Service groups cope with changing realities

This year marks a grim anniversary for Toronto. For many of the city’s AIDS service organizations 2008 is the 20th, even the 25th, anniversary of their founding. But none of them are celebrating the occasion.

In fact some of those AIDS service organizations (ASOs) say their situation hasn’t changed. The Alliance for South Asian AIDS Prevention (ASAAP) was founded in 1989 and executive director Firdaus Ali says things haven’t improved at all.

“We haven’t moved forward a lot,” she sighs. “This is a world so alienated from HIV/AIDS. Denial is so huge in our community. Anything we do that mentions gay men or men who have sex with men is absolutely rejected, even today.”

Ali remembers that when she began working as ASAAP’s media coordinator five years ago her South Asian neighbours were not supportive.

“When I got the job I had the neighbours’ kid asking if I was going to wear a mask and gloves now that I was going to be working with people with AIDS. He was 15.”

Like almost all ASOs, ASAAP has its roots in the deaths of gay men, in particular in the 1989 death from AIDS of a gay couple.

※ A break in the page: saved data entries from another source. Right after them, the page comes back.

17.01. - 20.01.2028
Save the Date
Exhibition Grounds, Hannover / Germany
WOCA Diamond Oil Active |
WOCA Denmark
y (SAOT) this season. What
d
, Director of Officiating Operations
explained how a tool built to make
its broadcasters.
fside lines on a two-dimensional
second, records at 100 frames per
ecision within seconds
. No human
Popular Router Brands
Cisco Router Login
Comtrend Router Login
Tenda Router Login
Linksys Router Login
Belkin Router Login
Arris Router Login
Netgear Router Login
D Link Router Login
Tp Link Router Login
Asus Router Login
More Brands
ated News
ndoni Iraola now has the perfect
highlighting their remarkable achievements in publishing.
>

“There was this South Asian couple who died without getting attention,” says Ali. “They couldn’t access services in their own language. A group of gay men said, ‘We’re not going to let these deaths go unnoticed.'”

The result was the formation that year of ASAAP, which received its first funding from the City of Toronto in 1990.

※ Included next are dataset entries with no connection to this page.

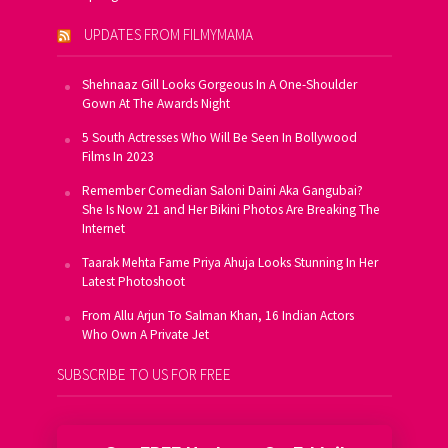
UPDATES FROM FILMYMAMA
Shehnaaz Gill Looks Gorgeous In A One-Shoulder
Gown At The Awards Night
5 South Actresses Who Will Be Seen In Bollywood
Films In 2023
Remember Comedian Saloni Daini Aka Gangubai?
She Is Now 21 and Her Bikini Photos Are Breaking The
Internet
Taarak Mehta Fame Priya Ahuja Looks Stunning In Her
Latest Photoshoot
From Allu Arjun To Salman Khan, 16 Indian Actors
Who Own A Private Jet
SUBSCRIBE TO US FOR FREE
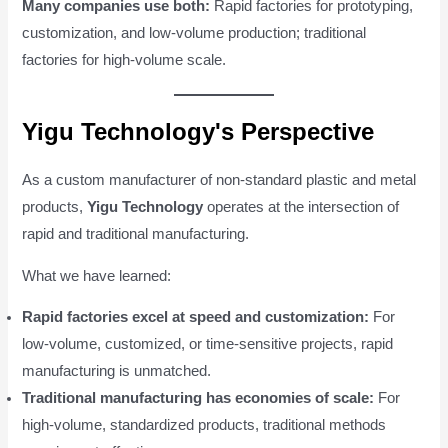
Many companies use both:
Rapid factories for prototyping,
customization, and low-volume production; traditional
factories for high-volume scale.
Yigu Technology's Perspective
As a custom manufacturer of non-standard plastic and metal
products,
Yigu Technology
operates at the intersection of
rapid and traditional manufacturing.
What we have learned:
Rapid factories excel at speed and customization:
For
low-volume, customized, or time-sensitive projects, rapid
manufacturing is unmatched.
Traditional manufacturing has economies of scale:
For
high-volume, standardized products, traditional methods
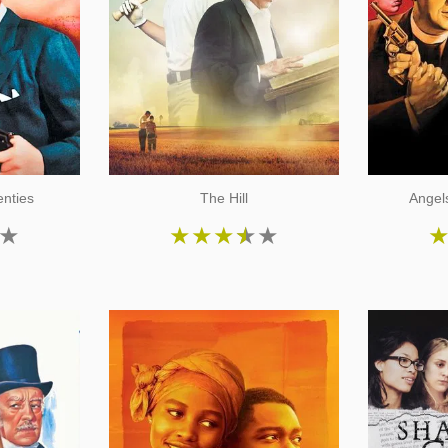
nties
The Hill
Angels
★
★
★
★
★
★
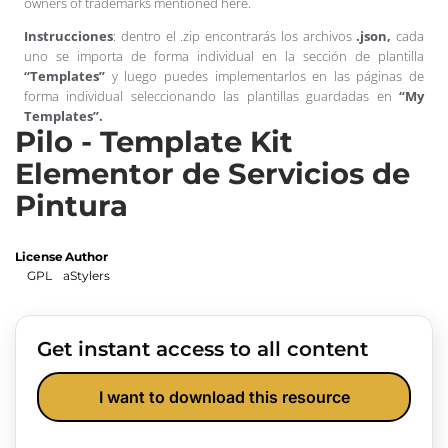
owners of trademarks mentioned here.
Instrucciones
: dentro el .zip encontrarás los archivos
.json,
cada
uno se importa de forma individual en la sección de plantilla
“Templates”
y luego puedes implementarlos en las páginas de
forma individual seleccionando las plantillas guardadas en
“My
Templates”.
Pilo - Template Kit
Elementor de Servicios de
Pintura
License
Author
GPL
aStylers
Get instant access to all content
I want to download this resource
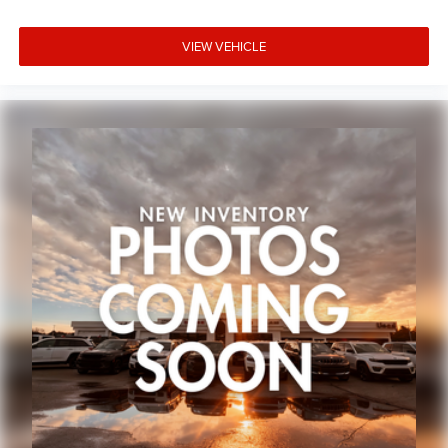
VIEW VEHICLE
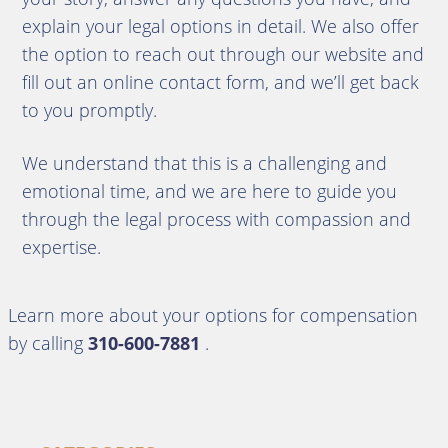
explain your legal options in detail. We also offer
the option to reach out through our website and
fill out an online contact form, and we’ll get back
to you promptly.
We understand that this is a challenging and
emotional time, and we are here to guide you
through the legal process with compassion and
expertise.
Learn more about your options for compensation
by calling
310-600-7881
.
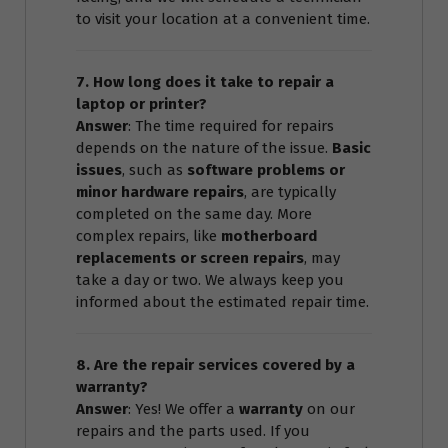
to visit your location at a convenient time.
7. How long does it take to repair a
laptop or printer?
Answer
: The time required for repairs
depends on the nature of the issue.
Basic
issues
, such as
software problems or
minor hardware repairs
, are typically
completed on the same day. More
complex repairs, like
motherboard
replacements or screen repairs
, may
take a day or two. We always keep you
informed about the estimated repair time.
8. Are the repair services covered by a
warranty?
Answer
: Yes! We offer a
warranty
on our
repairs and the parts used. If you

“Twenty years down the line we’re still struggling for funding,” says Ali.

But ASAAP’s demographics have changed over that time as South Asian immigration has skyrocketed and the numbers of women infected have risen.

“You have this huge influx of South Asians, thousands added every year,” says Ali. “We deal with a lot of people who come from a lot of different countries. We’ve seen a 15 to 20 percent rise in women in the last year and a half.

“Many South Asian women are not mobile, they don’t drive, they can’t go to doctors and clinics by themselves. There’s a power imbalance; she might not be educated or have a job. There’s a lot of domestic abuse in the South Asian community and it’s on the rise. This is a concern for us because any power imbalance can lead to HIV.”

It’s a similar story at the Black Coalition for AIDS Prevention (Black CAP), now in its 21st year.

“In the late ’80s there was a recognition that Toronto’s black community was being impacted by AIDS,” says Shannon Thomas Ryan, Black CAP’s executive director. “Members came together in 1987 and formed the coalition. A lot of the work was very much focused on black gay and bisexual men, who were very much at the forefront of those who were infected. A generation of black gay leadership was decimated by AIDS.”

But for Black CAP, too, immigration has drastically changed its clientele.

“In the mid to late ’90s that’s when the shift started to happen,” says Ryan. “Between 1994 and 2004 the number of women infected doubled. The progression of HIV in sub-Saharan Africa and the Caribbean is mirrored here. One in five infections in Toronto and two out of every three women who become infected are African.”

Like the South Asian community Ryan says homophobia continues to be a major issue in Toronto’s black communities.

“Homophobia is such a big issue,” he says. “It’s foundational. It’s seen as a gay disease and a white disease in Canada. It’s ‘Batty boy, loose woman or he’s on drugs. They’re not part of our community.'”

But unlike the South Asian community Ryan says the realities of AIDS are forcing a change in thinking.

“In many of our countries of origin HIV has destroyed generations and there’s that recognition,” he says. “When people die you have to start talking about it.”

***

The face of AIDS has changed in the quarter-century since the AIDS Committee of Toronto (ACT) was formed.

In 1983 members of Gays in Health Care, the Hassle Free Clinic and The Body Politic — the predecessor to Xtra — held a public forum on AIDS at Ryerson. They agreed to form the Toronto AIDS Committee, soon renamed ACT.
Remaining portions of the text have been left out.